--- Information Enclosed Below ---
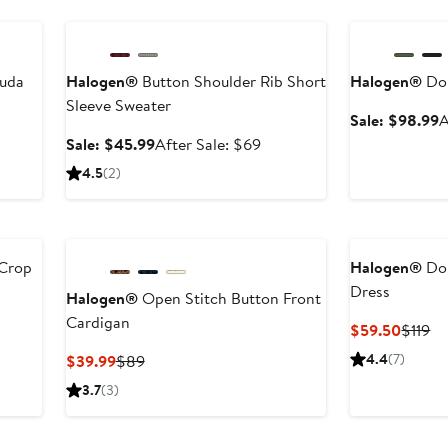
Anniversary Sale
Anniversary Sal
muda
Halogen®
Button Shoulder Rib Short
Halogen®
Dou
Sleeve Sweater
S
Sale: $98.99
A
p
er
Sale
After
Sale: $45.99
After Sale: $69
$
e
price
sale
4.5
(2)
ce
$45.99
price
9
$69
 Crop
Halogen®
Dol
Dress
Halogen®
Open Stitch Button Front
Cardigan
er
Curren
Pr
$59.50
$119
e
Price
Pr
Current
Previous
4.4
(7)
$39.99
$89
ce
$59.5
$1
Price
Price
3.7
(3)
9
$39.99
$89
--- End of Enclosed Information ---
*Required action:*
Report every line in the data above in which the word "Button" appears.

*Result for this exercise:*
Button Shoulder Rib Short
Open Stitch Button Front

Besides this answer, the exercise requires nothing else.